═══ RECORDED INFORMATION ═══
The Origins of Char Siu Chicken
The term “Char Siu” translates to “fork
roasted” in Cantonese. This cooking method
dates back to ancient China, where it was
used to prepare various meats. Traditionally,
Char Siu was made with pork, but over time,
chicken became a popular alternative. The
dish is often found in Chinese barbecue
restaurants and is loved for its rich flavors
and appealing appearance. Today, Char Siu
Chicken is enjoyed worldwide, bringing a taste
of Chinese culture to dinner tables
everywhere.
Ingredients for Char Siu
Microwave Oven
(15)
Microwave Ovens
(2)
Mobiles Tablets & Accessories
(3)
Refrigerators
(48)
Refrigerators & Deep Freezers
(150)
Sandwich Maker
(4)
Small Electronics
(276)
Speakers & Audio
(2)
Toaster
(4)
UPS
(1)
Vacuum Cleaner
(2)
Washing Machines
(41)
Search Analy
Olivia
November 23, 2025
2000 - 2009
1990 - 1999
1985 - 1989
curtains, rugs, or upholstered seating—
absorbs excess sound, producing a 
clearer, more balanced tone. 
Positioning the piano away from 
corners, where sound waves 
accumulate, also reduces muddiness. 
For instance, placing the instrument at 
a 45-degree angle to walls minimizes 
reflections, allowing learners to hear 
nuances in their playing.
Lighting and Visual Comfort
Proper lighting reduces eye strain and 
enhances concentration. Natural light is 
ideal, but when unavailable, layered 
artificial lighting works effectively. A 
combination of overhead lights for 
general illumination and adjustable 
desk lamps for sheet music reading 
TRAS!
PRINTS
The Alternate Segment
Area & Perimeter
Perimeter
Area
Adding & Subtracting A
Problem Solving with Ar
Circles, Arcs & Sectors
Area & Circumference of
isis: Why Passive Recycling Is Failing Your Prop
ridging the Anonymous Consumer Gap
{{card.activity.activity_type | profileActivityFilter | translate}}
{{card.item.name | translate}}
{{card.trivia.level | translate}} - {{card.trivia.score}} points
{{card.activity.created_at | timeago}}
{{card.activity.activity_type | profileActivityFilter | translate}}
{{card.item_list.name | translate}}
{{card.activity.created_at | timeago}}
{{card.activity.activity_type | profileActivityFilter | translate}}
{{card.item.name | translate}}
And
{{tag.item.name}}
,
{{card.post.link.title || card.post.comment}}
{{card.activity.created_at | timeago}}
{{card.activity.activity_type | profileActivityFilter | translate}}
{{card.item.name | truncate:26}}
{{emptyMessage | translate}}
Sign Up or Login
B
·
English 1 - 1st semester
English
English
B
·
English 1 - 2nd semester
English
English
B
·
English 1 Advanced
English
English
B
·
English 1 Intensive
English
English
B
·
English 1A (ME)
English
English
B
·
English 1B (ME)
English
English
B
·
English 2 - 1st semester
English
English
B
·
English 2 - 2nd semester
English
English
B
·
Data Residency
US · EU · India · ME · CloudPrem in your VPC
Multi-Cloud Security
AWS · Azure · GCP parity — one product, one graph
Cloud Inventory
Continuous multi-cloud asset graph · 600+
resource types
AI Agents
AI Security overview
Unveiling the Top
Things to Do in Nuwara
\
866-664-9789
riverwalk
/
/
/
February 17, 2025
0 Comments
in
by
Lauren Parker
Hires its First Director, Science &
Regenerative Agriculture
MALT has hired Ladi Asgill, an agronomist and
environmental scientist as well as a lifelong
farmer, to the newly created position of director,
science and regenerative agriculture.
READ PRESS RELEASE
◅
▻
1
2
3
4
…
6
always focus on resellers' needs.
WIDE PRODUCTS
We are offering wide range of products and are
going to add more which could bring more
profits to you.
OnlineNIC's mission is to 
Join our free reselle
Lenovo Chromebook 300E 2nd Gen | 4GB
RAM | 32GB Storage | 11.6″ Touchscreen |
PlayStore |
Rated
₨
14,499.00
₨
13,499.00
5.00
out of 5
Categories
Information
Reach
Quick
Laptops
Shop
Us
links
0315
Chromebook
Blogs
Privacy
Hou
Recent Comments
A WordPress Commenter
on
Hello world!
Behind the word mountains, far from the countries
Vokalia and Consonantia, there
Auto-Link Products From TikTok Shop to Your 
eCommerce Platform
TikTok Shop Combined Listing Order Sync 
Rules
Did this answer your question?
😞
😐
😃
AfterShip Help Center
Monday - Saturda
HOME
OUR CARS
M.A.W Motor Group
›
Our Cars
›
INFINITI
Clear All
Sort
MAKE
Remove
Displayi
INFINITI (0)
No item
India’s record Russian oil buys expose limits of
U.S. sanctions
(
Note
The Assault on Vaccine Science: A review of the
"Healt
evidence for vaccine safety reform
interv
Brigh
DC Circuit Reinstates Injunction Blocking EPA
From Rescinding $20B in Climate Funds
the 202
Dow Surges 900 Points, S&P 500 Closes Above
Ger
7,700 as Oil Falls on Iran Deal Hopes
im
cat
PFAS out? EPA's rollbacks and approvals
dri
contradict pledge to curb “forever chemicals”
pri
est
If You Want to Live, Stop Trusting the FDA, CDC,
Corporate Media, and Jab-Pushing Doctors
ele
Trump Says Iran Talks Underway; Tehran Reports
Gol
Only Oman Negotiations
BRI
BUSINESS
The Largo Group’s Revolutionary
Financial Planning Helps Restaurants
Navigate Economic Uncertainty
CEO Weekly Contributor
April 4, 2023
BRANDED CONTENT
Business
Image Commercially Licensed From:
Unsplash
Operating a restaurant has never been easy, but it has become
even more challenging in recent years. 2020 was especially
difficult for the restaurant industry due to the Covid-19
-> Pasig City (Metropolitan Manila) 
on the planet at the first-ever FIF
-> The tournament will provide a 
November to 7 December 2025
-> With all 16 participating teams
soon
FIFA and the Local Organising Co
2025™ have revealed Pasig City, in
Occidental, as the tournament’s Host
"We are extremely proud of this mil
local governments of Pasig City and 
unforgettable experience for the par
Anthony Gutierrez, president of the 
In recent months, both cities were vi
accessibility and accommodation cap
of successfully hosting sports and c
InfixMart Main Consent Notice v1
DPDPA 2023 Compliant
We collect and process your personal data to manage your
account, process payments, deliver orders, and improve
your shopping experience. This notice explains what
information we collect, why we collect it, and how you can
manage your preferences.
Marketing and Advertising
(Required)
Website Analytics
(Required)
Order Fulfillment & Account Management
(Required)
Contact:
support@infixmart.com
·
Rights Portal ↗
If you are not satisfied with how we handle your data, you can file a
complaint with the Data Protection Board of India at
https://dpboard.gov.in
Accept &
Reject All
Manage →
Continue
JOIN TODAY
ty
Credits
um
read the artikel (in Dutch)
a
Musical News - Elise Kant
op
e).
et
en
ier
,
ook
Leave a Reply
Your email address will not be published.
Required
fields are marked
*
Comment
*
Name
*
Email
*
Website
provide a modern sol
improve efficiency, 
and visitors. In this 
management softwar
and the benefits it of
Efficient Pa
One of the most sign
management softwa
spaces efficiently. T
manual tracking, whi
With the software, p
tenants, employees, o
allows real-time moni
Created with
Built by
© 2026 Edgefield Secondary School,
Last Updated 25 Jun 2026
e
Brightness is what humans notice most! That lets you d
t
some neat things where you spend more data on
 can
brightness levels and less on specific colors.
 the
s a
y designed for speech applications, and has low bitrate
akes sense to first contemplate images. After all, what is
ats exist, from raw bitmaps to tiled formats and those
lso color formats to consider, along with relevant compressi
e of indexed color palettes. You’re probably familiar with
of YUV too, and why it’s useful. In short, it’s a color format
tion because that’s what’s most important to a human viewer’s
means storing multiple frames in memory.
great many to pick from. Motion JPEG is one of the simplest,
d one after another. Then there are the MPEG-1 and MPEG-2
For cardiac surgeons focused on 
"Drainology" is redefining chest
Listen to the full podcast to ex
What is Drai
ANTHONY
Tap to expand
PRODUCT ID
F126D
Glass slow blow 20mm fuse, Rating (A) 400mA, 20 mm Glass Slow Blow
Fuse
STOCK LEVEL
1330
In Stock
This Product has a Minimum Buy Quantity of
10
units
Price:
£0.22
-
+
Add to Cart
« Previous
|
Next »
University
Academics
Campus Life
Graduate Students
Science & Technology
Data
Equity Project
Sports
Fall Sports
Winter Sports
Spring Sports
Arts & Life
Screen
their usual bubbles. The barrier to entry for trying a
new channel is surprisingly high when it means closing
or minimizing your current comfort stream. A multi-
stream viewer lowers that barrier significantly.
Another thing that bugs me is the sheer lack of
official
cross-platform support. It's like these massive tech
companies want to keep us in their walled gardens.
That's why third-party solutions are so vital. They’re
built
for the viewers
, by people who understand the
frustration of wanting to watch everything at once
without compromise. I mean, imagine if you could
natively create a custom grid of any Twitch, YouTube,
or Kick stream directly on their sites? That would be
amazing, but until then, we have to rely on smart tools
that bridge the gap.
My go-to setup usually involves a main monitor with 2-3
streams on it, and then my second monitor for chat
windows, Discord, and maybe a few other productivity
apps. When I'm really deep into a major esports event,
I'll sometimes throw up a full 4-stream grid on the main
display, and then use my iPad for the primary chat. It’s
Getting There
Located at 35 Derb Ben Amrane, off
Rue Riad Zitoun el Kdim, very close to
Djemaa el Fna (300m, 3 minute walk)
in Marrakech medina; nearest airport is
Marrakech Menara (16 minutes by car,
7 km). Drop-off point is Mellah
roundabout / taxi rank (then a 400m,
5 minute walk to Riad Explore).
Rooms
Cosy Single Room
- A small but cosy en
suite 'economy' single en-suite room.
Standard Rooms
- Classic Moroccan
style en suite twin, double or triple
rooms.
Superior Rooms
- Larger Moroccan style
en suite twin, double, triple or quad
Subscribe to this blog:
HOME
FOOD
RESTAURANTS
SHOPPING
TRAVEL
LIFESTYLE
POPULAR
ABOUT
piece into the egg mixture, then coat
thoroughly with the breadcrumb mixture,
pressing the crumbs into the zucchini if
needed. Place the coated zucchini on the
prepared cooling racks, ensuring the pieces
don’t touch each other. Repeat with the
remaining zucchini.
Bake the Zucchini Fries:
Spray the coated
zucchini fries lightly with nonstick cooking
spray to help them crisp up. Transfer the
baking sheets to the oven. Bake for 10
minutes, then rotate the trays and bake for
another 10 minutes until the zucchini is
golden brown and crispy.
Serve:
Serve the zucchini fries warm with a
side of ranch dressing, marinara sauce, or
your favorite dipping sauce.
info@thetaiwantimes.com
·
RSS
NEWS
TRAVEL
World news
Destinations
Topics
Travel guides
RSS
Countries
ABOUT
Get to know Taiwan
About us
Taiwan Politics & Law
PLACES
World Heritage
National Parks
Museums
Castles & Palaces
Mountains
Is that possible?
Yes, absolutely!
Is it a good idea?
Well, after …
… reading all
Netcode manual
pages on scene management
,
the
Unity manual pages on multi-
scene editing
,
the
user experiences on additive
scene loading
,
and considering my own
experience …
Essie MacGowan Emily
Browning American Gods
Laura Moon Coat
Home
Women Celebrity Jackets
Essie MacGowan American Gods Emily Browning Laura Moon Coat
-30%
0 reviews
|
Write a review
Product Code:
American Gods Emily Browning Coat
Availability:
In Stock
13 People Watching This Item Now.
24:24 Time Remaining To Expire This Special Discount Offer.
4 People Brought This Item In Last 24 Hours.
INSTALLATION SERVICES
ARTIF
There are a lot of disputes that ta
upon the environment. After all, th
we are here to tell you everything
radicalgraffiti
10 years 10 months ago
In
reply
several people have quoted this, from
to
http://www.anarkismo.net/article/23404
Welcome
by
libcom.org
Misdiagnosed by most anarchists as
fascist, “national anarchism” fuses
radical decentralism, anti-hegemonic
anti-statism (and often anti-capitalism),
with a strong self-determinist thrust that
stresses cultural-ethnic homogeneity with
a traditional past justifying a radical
═══
EXERCISE PROMPT: Looking only at the entries, count the lines that contain the word "Last", then state that count and nothing else.

TASK RESULT: 2